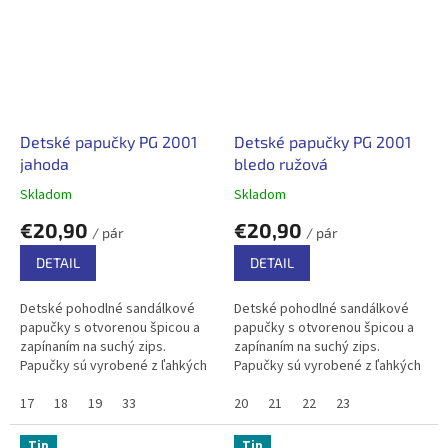
Detské papučky PG 2001
Detské papučky PG 2001
jahoda
bledo ružová
Skladom
Skladom
€20,90
€20,90
/ pár
/ pár
DETAIL
DETAIL
Detské pohodlné sandálkové
Detské pohodlné sandálkové
papučky s otvorenou špicou a
papučky s otvorenou špicou a
zapínaním na suchý zips.
zapínaním na suchý zips.
Papučky sú vyrobené z ľahkých
Papučky sú vyrobené z ľahkých
a pružných materiálov, bavlnený
a pružných materiálov, bavlnený
textil zabezpečuje priedušnosť .
17
18
19
33
textil zabezpečuje priedušnosť .
20
21
22
23
V...
V...
Tip
Tip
════════════════
== Instructions for the task ==
Write out the whole listing exactly, and drop the pictures.

== Output ==
Detské papučky PG 2001
Detské papučky PG 2001
jahoda
bledo ružová
Skladom
Skladom
€20,90
€20,90
/ pár
/ pár
DETAIL
DETAIL
Detské pohodlné sandálkové
Detské pohodlné sandálkové
papučky s otvorenou špicou a
papučky s otvorenou špicou a
zapínaním na suchý zips.
zapínaním na suchý zips.
Papučky sú vyrobené z ľahkých
Papučky sú vyrobené z ľahkých
a pružných materiálov, bavlnený
a pružných materiálov, bavlnený
textil zabezpečuje priedušnosť .
17
18
19
33
textil zabezpečuje priedušnosť .
20
21
22
23
V...
V...
Tip
Tip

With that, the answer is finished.